In the first of a new fortnightly column for Press Gazette, David Randall picks out some of his favourite quotes about journalism
Every so often someone asks me how long it takes to write a book. I hope they do it out of idle curiosity, and not because, with a spare couple of weekends coming up, they imagine there might be time to knock one out.
My answer is the research normally takes around 10 months, and writing it about 25 days (at 3,000-3,500 words a day). So, in all, the day job permitting, a book is a year’s work. Not so my next one. The research alone has taken more than 30 years.
This apparently sloth-like pace is because for 29 and a half years I didn’t realise it was research.
For decades, I’d been collecting quotations about journalism for my own amusement, jotting down in now-battered notebooks words which caught my eye, or set my teeth on edge.
Bits of wit and wisdom such as:
- Novelist Norman Mailer: “If a person is not talented enough to be a novelist, not smart enough to be a lawyer, and his hands are too shaky to perform operations, he becomes a journalist.”
- Journalist Claud Cockburn: “Never believe anything until it is officially denied.”
- Author Thomas Mann: “A writer is someone for whom writing is more difficult than it is for other people.”
- And the one we all wish we’d thought of, from American journalist H.L. Mencken: “I can write better than anyone who can write faster, and I can write faster than anyone who can write better.”
I always thought it might make a book. It wouldn’t be very profitable, but then I’ve always believed you should never write a book just to make money, but because you’ve got something to say.
Or, in the case of this book, lots of things for other people to say. And so I began scouring all the journalism books on my shelves (400 at the last count), and searching everywhere.

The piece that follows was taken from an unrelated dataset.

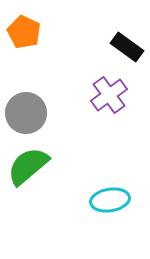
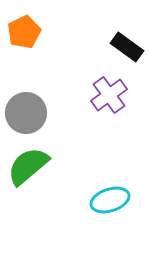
orange pentagon: rotated 20 degrees clockwise
cyan ellipse: rotated 9 degrees counterclockwise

Hundreds more were added, such as US television executive Don Hewitt’s take on bias: “What viewers and readers are most unhappy about is not that journalists slant the news, but that we don’t slant it their way.”
And Brazilian Sergio Vaz’s unique recipe for good journalism: “Newspapers would be better if they had no publishers, no advertisers and no readers. Then journalists could make a hell of a paper.”
So far, I’ve got more than 2,000 quotations, on all aspects of the trade:
- Rock journalism (Frank Zappa: “People who can’t write interviewing people who can’t talk for people who can’t read.”)
- Film reviewing (US gossip columnist Walt Winchell: “A critic is a newspaperman whose sweetheart ran away with an actor.”)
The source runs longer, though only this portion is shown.